[Start of Attachment]

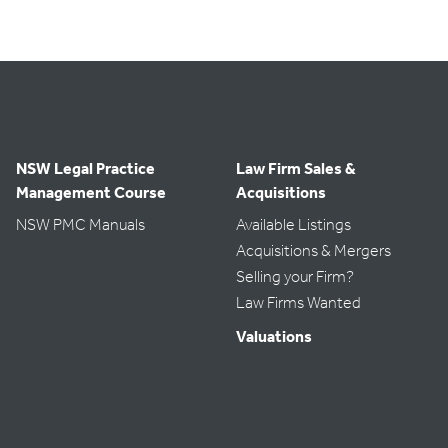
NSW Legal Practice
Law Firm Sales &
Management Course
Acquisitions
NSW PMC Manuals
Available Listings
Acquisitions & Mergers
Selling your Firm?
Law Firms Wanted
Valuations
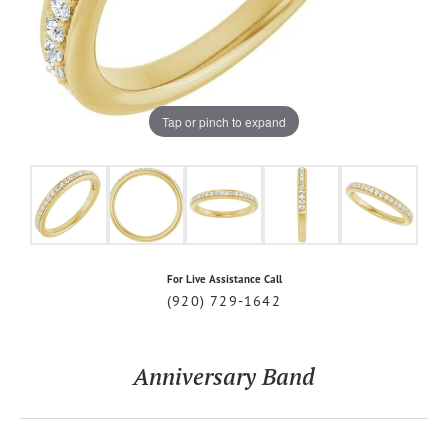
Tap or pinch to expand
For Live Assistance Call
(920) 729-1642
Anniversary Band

[End of Attachment]
[Start of Attachment]

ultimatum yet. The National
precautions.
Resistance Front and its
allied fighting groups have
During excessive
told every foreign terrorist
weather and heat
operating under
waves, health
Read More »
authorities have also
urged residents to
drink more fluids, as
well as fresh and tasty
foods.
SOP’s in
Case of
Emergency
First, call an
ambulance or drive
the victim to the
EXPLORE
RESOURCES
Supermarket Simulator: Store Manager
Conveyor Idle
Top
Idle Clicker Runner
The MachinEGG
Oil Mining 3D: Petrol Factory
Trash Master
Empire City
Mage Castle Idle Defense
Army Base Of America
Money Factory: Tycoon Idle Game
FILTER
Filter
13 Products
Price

[End of Attachment]

# Brief
Report all lines above with "Factory".

# Response
Oil Mining 3D: Petrol Factory
Money Factory: Tycoon Idle Game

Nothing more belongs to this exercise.